Texas buries teacher, her heartbroken husband after school shooting
Uvalde town lays to rest one of the two teachers gunned down in last week's elementary school massacre, along with her husband who died in grief days later, leaving their four children orphaned.
Mourners have gathered at a Catholic church to say goodbye to Robb Elementary School teacher Irma Garcia — who died in the shooting at the Uvalde, Texas, grade school — and her husband, Joe — who died two days later from a heart attack.
At Sacred Heart Catholic Church on Wednesday, twin black hearses carrying the coffins of the Garcias arrived in a procession led by police and civilian motorcycle riders. Covered by flowers, the two closed caskets were borne by pallbearers past a phalanx of police in uniforms and priests in white robes.
Some sobbed throughout the service in which Archbishop Gustavo García-Siller offered thanks for Irma Garcia's dedication. He listed the names of the slain schoolchildren several times throughout the homily.
"Because you were there with them," he said. "You did what you would have done with your own children. You took care of them until your last breath."
Nineteen children and two teachers — Garcia and her co-teacher, 44-year-old Eva Mireles — were killed on May 24 when an 18-year-old gunman burst into their classroom. The litany of visitations, funerals and burials began on Monday and will continue into mid-June.
Irma, 48, was finishing up her 23rd year as a teacher at Robb Elementary. In a letter posted on the school’s website at the beginning of the school year, Garcia told her students that she and Joe had four children — a Marine, a college student, a high school student and a seventh-grader.
Most of the readings during Wednesday's service and the homily were in English, with García-Siller offering some words in Spanish.
"We are all hurting," he said. "In the midst of so much, please, please people need comfort, people need you. … Let us all foster a culture of peace."
Joe, 50, collapsed and died after dropping off flowers at his wife's memorial. The couple would have been married 25 years on June 28. His obituary noted that he and Irma "began their relationship in high school and it flourished into a love that was beautiful and kind."
READ MORE: First funerals to begin for Texas massacre victims
America 'must unite as a country'
US Secretary of Education Miguel Cardona, who attended the Garcias' funeral, said in a statement that America "must unite as a country against this senseless cycle of violence, act immediately to protect our children, and make sure that every child and every educator feels safe in our schools."
Another funeral on Wednesday was for 10-year-old Jose Flores Jr., also at Sacred Heart. He made the honour roll and received a certificate on May 24, hours before the shooting. His father told CNN that his son loved baseball and video games and "was always full of energy."
Investigators continue to seek answers about how police responded to the shooting, and the US Department of Justice is reviewing law enforcement actions.

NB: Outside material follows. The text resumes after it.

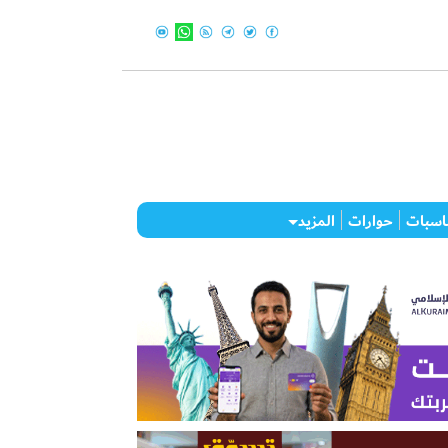
اسبات
حوارات
المزيد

The blame for an excruciating delay in killing the gunman — even as parents outside begged police to rush in and panicked children called 911 from inside — was placed on the school district's police chief, Pete Arredondo. The director of state police last week said Arredondo made the "wrong decision" not to breach the classroom, believing the gunman was barricaded inside and children weren't at risk.
Authorities have said the gunman, Salvador Ramos, legally purchased two guns not long before the school attack: an AR-15-style rifle on May 17 and a second rifle on May 20. He had just turned 18, permitting him to buy the weapons under federal law. Ramos was killed by law enforcement.